Page images and extracted text
╔══

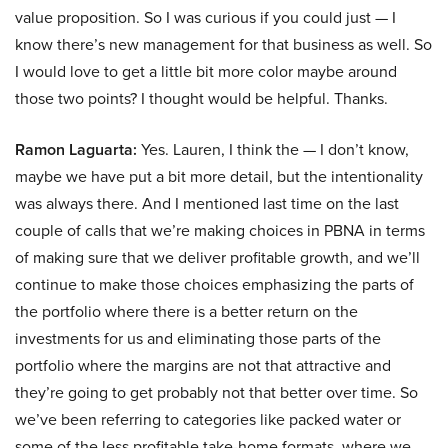
value proposition. So I was curious if you could just — I
know there’s new management for that business as well. So
I would love to get a little bit more color maybe around
those two points? I thought would be helpful. Thanks.
Ramon Laguarta:
Yes. Lauren, I think the — I don’t know,
maybe we have put a bit more detail, but the intentionality
was always there. And I mentioned last time on the last
couple of calls that we’re making choices in PBNA in terms
of making sure that we deliver profitable growth, and we’ll
continue to make those choices emphasizing the parts of
the portfolio where there is a better return on the
investments for us and eliminating those parts of the
portfolio where the margins are not that attractive and
they’re going to get probably not that better over time. So
we’ve been referring to categories like packed water or
some of the less profitable take-home formats, where we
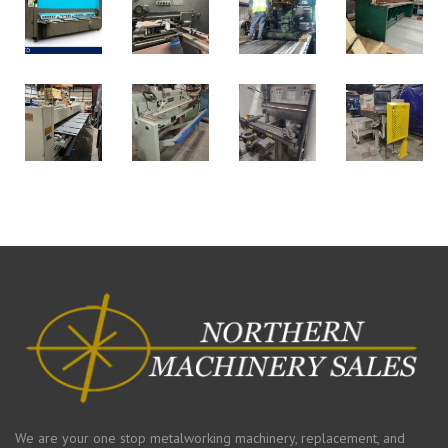
We are your one stop metalworking machinery, replacement, and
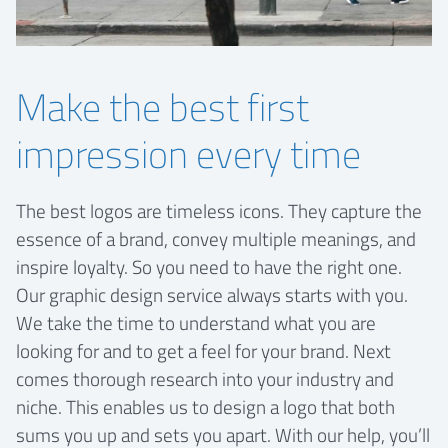
Make the best first
impression every time
The best logos are timeless icons. They capture the
essence of a brand, convey multiple meanings, and
inspire loyalty. So you need to have the right one.
Our graphic design service always starts with you.
We take the time to understand what you are
looking for and to get a feel for your brand. Next
comes thorough research into your industry and
niche. This enables us to design a logo that both
sums you up and sets you apart. With our help, you’ll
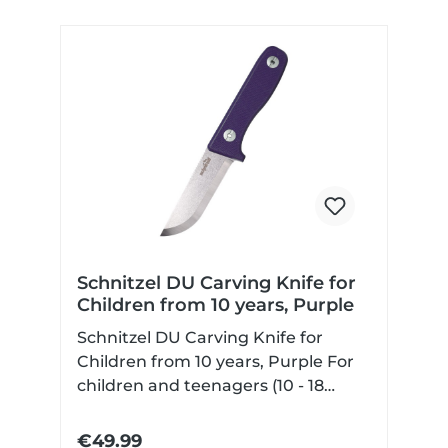
Schnitzel DU Carving Knife for
Children from 10 years, Purple
Schnitzel DU Carving Knife for
Children from 10 years, Purple For
children and teenagers (10 - 18
years) with Scandi grind non-slip
and contoured G10 handle scales
€49.99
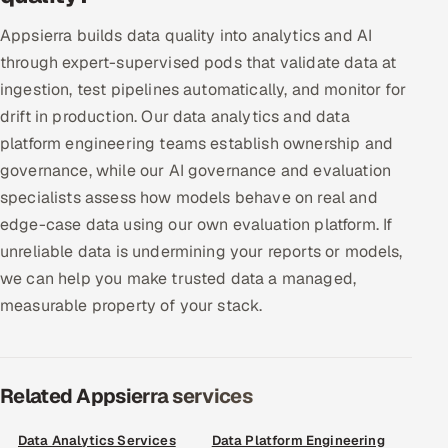
Offshore Development Center
Appsierra builds data quality into analytics and AI
through expert-supervised pods that validate data at
Remote IT Office in India
ingestion, test pipelines automatically, and monitor for
drift in production. Our data analytics and data
Locations we serve worldwide
platform engineering teams establish ownership and
governance, while our AI governance and evaluation
All hiring options →
specialists assess how models behave on real and
CoE
edge-case data using our own evaluation platform. If
unreliable data is undermining your reports or models,
SAP
we can help you make trusted data a managed,
measurable property of your stack.
Microsoft
Oracle
Related Appsierra services
Salesforce
Data Analytics Services
Data Platform Engineering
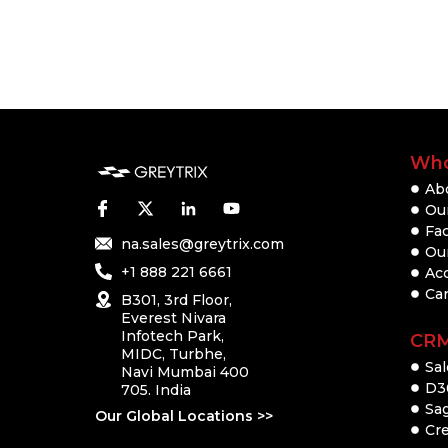
Who
Ab
Our
Fac
na.sales@greytrix.com
Ou
+1 888 221 6661
Ac
Ca
B301, 3rd Floor,
Everest Nivara
Infotech Park,
CR
MIDC, Turbhe,
Sal
Navi Mumbai 400
D3
705. India
Sa
Our Global Locations >>
Cre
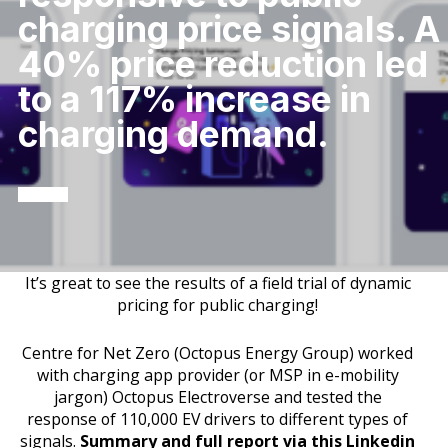
charging price signals. A
40% price reduction led
to a 117% increase in
charging demand.
It’s great to see the results of a field trial of dynamic
pricing for public charging!
Centre for Net Zero (Octopus Energy Group) worked
with charging app provider (or MSP in e-mobility
jargon) Octopus Electroverse and tested the
response of 110,000 EV drivers to different types of
signals.
Summary and full report via this Linkedin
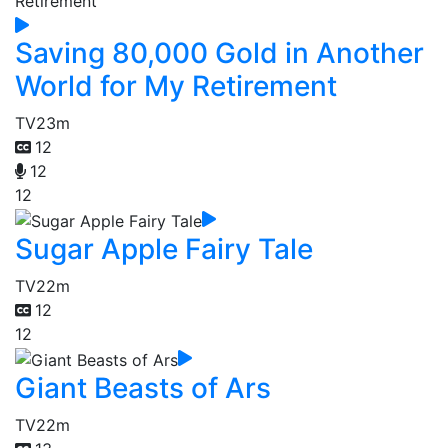
Saving 80,000 Gold in Another
World for My Retirement
TV
23m
12
12
12
Sugar Apple Fairy Tale
TV
22m
12
12
Giant Beasts of Ars
TV
22m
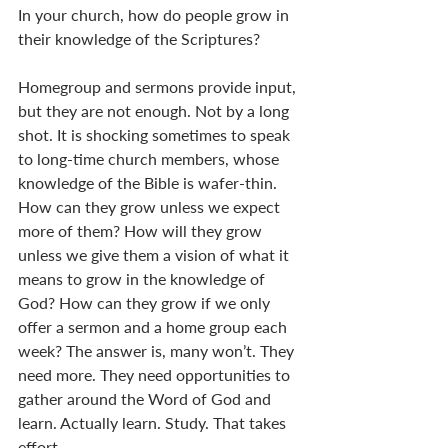
In your church, how do people grow in 
their knowledge of the Scriptures? 
Homegroup and sermons provide input, 
but they are not enough. Not by a long 
shot. It is shocking sometimes to speak 
to long-time church members, whose 
knowledge of the Bible is wafer-thin. 
How can they grow unless we expect 
more of them? How will they grow 
unless we give them a vision of what it 
means to grow in the knowledge of 
God? How can they grow if we only 
offer a sermon and a home group each 
week? The answer is, many won’t. They 
need more. They need opportunities to 
gather around the Word of God and 
learn. Actually learn. Study. That takes 
effort. 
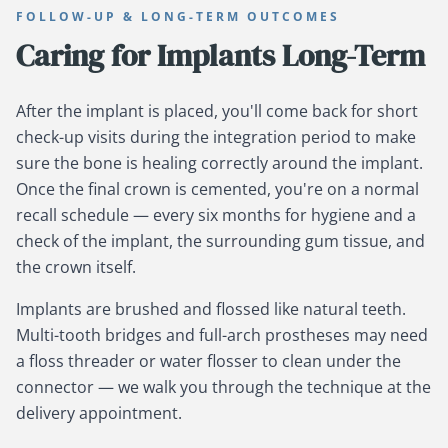
FOLLOW-UP & LONG-TERM OUTCOMES
Caring for Implants Long-Term
After the implant is placed, you'll come back for short
check-up visits during the integration period to make
sure the bone is healing correctly around the implant.
Once the final crown is cemented, you're on a normal
recall schedule — every six months for hygiene and a
check of the implant, the surrounding gum tissue, and
the crown itself.
Implants are brushed and flossed like natural teeth.
Multi-tooth bridges and full-arch prostheses may need
a floss threader or water flosser to clean under the
connector — we walk you through the technique at the
delivery appointment.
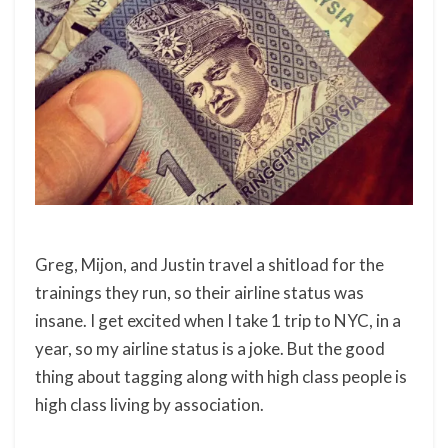
Greg, Mijon, and Justin travel a shitload for the
trainings they run, so their airline status was
insane. I get excited when I take 1 trip to NYC, in a
year, so my airline status is a joke. But the good
thing about tagging along with high class people is
high class living by association.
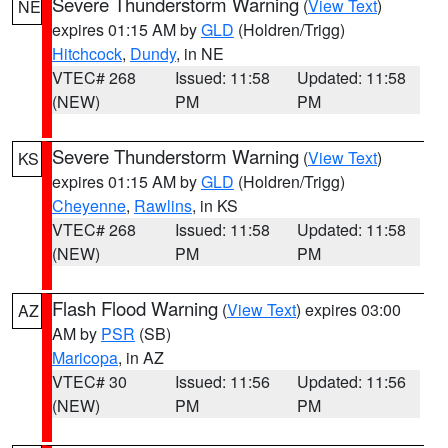
Severe Thunderstorm Warning
(
View Text
)
NE
expires 01:15 AM by
GLD
(Holdren/Trigg)
Hitchcock
,
Dundy
, in NE
VTEC# 268
Issued: 11:58
Updated: 11:58
(NEW)
PM
PM
Severe Thunderstorm Warning
(
View Text
)
KS
expires 01:15 AM by
GLD
(Holdren/Trigg)
Cheyenne
,
Rawlins
, in KS
VTEC# 268
Issued: 11:58
Updated: 11:58
(NEW)
PM
PM
Flash Flood Warning
(
View Text
) expires 03:00
AZ
AM by
PSR
(SB)
Maricopa
, in AZ
VTEC# 30
Issued: 11:56
Updated: 11:56
(NEW)
PM
PM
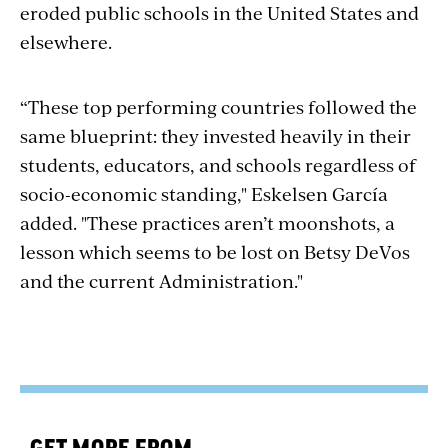
eroded public schools in the United States and
elsewhere.
“These top performing countries followed the
same blueprint: they invested heavily in their
students, educators, and schools regardless of
socio-economic standing," Eskelsen García
added. "These practices aren’t moonshots, a
lesson which seems to be lost on Betsy DeVos
and the current Administration."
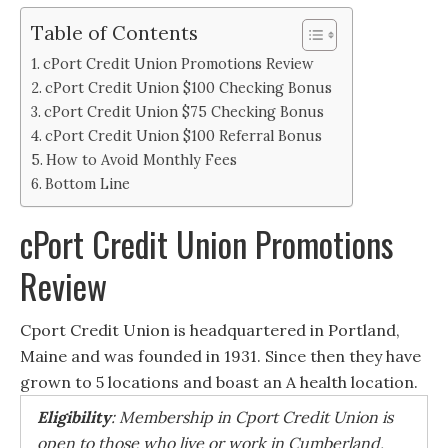
Table of Contents
cPort Credit Union Promotions Review
cPort Credit Union $100 Checking Bonus
cPort Credit Union $75 Checking Bonus
cPort Credit Union $100 Referral Bonus
How to Avoid Monthly Fees
Bottom Line
cPort Credit Union Promotions
Review
Cport Credit Union is headquartered in Portland,
Maine and was founded in 1931. Since then they have
grown to 5 locations and boast an A health location.
Eligibility
: Membership in Cport Credit Union is
open to those who live or work in Cumberland,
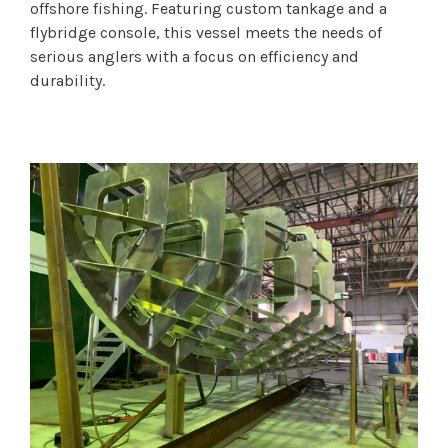
offshore fishing. Featuring custom tankage and a
flybridge console, this vessel meets the needs of
serious anglers with a focus on efficiency and
durability.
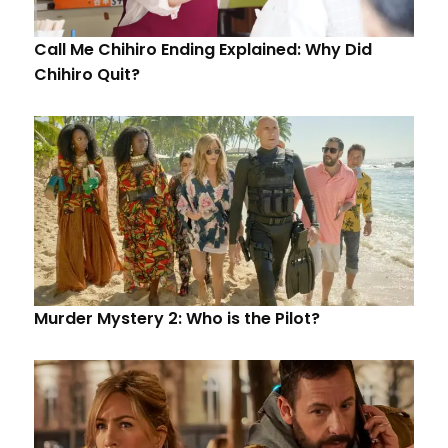
Call Me Chihiro Ending Explained: Why Did
Chihiro Quit?
Murder Mystery 2: Who is the Pilot?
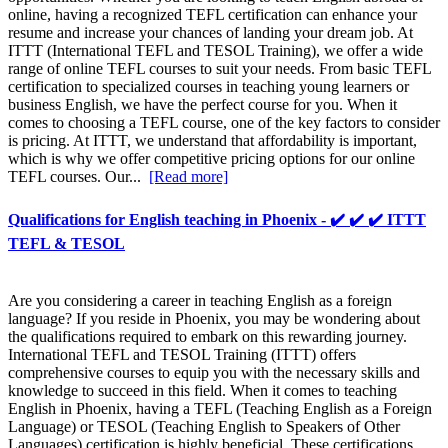
online, having a recognized TEFL certification can enhance your
resume and increase your chances of landing your dream job. At
ITTT (International TEFL and TESOL Training), we offer a wide
range of online TEFL courses to suit your needs. From basic TEFL
certification to specialized courses in teaching young learners or
business English, we have the perfect course for you. When it
comes to choosing a TEFL course, one of the key factors to consider
is pricing. At ITTT, we understand that affordability is important,
which is why we offer competitive pricing options for our online
TEFL courses. Our...
[Read more]
Qualifications for English teaching in Phoenix - ✔️ ✔️ ✔️ ITTT
TEFL & TESOL
Are you considering a career in teaching English as a foreign
language? If you reside in Phoenix, you may be wondering about
the qualifications required to embark on this rewarding journey.
International TEFL and TESOL Training (ITTT) offers
comprehensive courses to equip you with the necessary skills and
knowledge to succeed in this field. When it comes to teaching
English in Phoenix, having a TEFL (Teaching English as a Foreign
Language) or TESOL (Teaching English to Speakers of Other
Languages) certification is highly beneficial. These certifications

╚══

_ASSIGNMENT_
Transcribe the data verbatim. No picture belongs in the result.

_WRITTEN SOLUTION_
value proposition. So I was curious if you could just — I
know there’s new management for that business as well. So
I would love to get a little bit more color maybe around
those two points? I thought would be helpful. Thanks.
Ramon Laguarta:
Yes. Lauren, I think the — I don’t know,
maybe we have put a bit more detail, but the intentionality
was always there. And I mentioned last time on the last
couple of calls that we’re making choices in PBNA in terms
of making sure that we deliver profitable growth, and we’ll
continue to make those choices emphasizing the parts of
the portfolio where there is a better return on the
investments for us and eliminating those parts of the
portfolio where the margins are not that attractive and
they’re going to get probably not that better over time. So
we’ve been referring to categories like packed water or
some of the less profitable take-home formats, where we
We are your one stop metalworking machinery, replacement, and
Make the best first
impression every time
The best logos are timeless icons. They capture the
essence of a brand, convey multiple meanings, and
inspire loyalty. So you need to have the right one.
Our graphic design service always starts with you.
We take the time to understand what you are
looking for and to get a feel for your brand. Next
comes thorough research into your industry and
niche. This enables us to design a logo that both
sums you up and sets you apart. With our help, you’ll
Schnitzel DU Carving Knife for
Children from 10 years, Purple
Schnitzel DU Carving Knife for
Children from 10 years, Purple For
children and teenagers (10 - 18
years) with Scandi grind non-slip
and contoured G10 handle scales
€49.99
Offshore Development Center
Appsierra builds data quality into analytics and AI
through expert-supervised pods that validate data at
Remote IT Office in India
ingestion, test pipelines automatically, and monitor for
drift in production. Our data analytics and data
Locations we serve worldwide
platform engineering teams establish ownership and
governance, while our AI governance and evaluation
All hiring options →
specialists assess how models behave on real and
CoE
edge-case data using our own evaluation platform. If
unreliable data is undermining your reports or models,
SAP
we can help you make trusted data a managed,
measurable property of your stack.
Microsoft
Oracle
Related Appsierra services
Salesforce
Data Analytics Services
Data Platform Engineering
Who
Ab
Our
Fac
na.sales@greytrix.com
Ou
+1 888 221 6661
Ac
Ca
B301, 3rd Floor,
Everest Nivara
Infotech Park,
CR
MIDC, Turbhe,
Sal
Navi Mumbai 400
D3
705. India
Sa
Our Global Locations >>
Cre
charging price signals. A
40% price reduction led
to a 117% increase in
charging demand.
It’s great to see the results of a field trial of dynamic
pricing for public charging!
Centre for Net Zero (Octopus Energy Group) worked
with charging app provider (or MSP in e-mobility
jargon) Octopus Electroverse and tested the
response of 110,000 EV drivers to different types of
signals.
Summary and full report via this Linkedin
Saving 80,000 Gold in Another
World for My Retirement
TV
23m
12
12
12
Sugar Apple Fairy Tale
TV
22m
12
12
Giant Beasts of Ars
TV
22m
In your church, how do people grow in 
their knowledge of the Scriptures? 
Homegroup and sermons provide input, 
but they are not enough. Not by a long 
shot. It is shocking sometimes to speak 
to long-time church members, whose 
knowledge of the Bible is wafer-thin. 
How can they grow unless we expect 
more of them? How will they grow 
unless we give them a vision of what it 
means to grow in the knowledge of 
God? How can they grow if we only 
offer a sermon and a home group each 
week? The answer is, many won’t. They 
need more. They need opportunities to 
gather around the Word of God and 
learn. Actually learn. Study. That takes 
effort. 
FOLLOW-UP & LONG-TERM OUTCOMES
Caring for Implants Long-Term
After the implant is placed, you'll come back for short
check-up visits during the integration period to make
sure the bone is healing correctly around the implant.
Once the final crown is cemented, you're on a normal
recall schedule — every six months for hygiene and a
check of the implant, the surrounding gum tissue, and
the crown itself.
Implants are brushed and flossed like natural teeth.
Multi-tooth bridges and full-arch prostheses may need
a floss threader or water flosser to clean under the
connector — we walk you through the technique at the
delivery appointment.
Greg, Mijon, and Justin travel a shitload for the
trainings they run, so their airline status was
insane. I get excited when I take 1 trip to NYC, in a
year, so my airline status is a joke. But the good
thing about tagging along with high class people is
high class living by association.
Severe Thunderstorm Warning
(
View Text
)
NE
expires 01:15 AM by
GLD
(Holdren/Trigg)
Hitchcock
,
Dundy
, in NE
VTEC# 268
Issued: 11:58
Updated: 11:58
(NEW)
PM
PM
Severe Thunderstorm Warning
(
View Text
)
KS
expires 01:15 AM by
GLD
(Holdren/Trigg)
Cheyenne
,
Rawlins
, in KS
VTEC# 268
Issued: 11:58
Updated: 11:58
(NEW)
PM
PM
Flash Flood Warning
(
View Text
) expires 03:00
AZ
AM by
PSR
(SB)
Maricopa
, in AZ
VTEC# 30
Issued: 11:56
Updated: 11:56
(NEW)
PM
PM
eroded public schools in the United States and
elsewhere.
“These top performing countries followed the
same blueprint: they invested heavily in their
students, educators, and schools regardless of
socio-economic standing," Eskelsen García
added. "These practices aren’t moonshots, a
lesson which seems to be lost on Betsy DeVos
and the current Administration."
Table of Contents
cPort Credit Union Promotions Review
cPort Credit Union $100 Checking Bonus
cPort Credit Union $75 Checking Bonus
cPort Credit Union $100 Referral Bonus
How to Avoid Monthly Fees
Bottom Line
cPort Credit Union Promotions
Review
Cport Credit Union is headquartered in Portland,
Maine and was founded in 1931. Since then they have
grown to 5 locations and boast an A health location.
Eligibility
: Membership in Cport Credit Union is
open to those who live or work in Cumberland,
offshore fishing. Featuring custom tankage and a
flybridge console, this vessel meets the needs of
serious anglers with a focus on efficiency and
durability.
Call Me Chihiro Ending Explained: Why Did
Chihiro Quit?
Murder Mystery 2: Who is the Pilot?
online, having a recognized TEFL certification can enhance your
resume and increase your chances of landing your dream job. At
ITTT (International TEFL and TESOL Training), we offer a wide
range of online TEFL courses to suit your needs. From basic TEFL
certification to specialized courses in teaching young learners or
business English, we have the perfect course for you. When it
comes to choosing a TEFL course, one of the key factors to consider
is pricing. At ITTT, we understand that affordability is important,
which is why we offer competitive pricing options for our online
TEFL courses. Our...
[Read more]
Qualifications for English teaching in Phoenix - ✔️ ✔️ ✔️ ITTT
TEFL & TESOL
Are you considering a career in teaching English as a foreign
language? If you reside in Phoenix, you may be wondering about
the qualifications required to embark on this rewarding journey.
International TEFL and TESOL Training (ITTT) offers
comprehensive courses to equip you with the necessary skills and
knowledge to succeed in this field. When it comes to teaching
English in Phoenix, having a TEFL (Teaching English as a Foreign
Language) or TESOL (Teaching English to Speakers of Other
Languages) certification is highly beneficial. These certifications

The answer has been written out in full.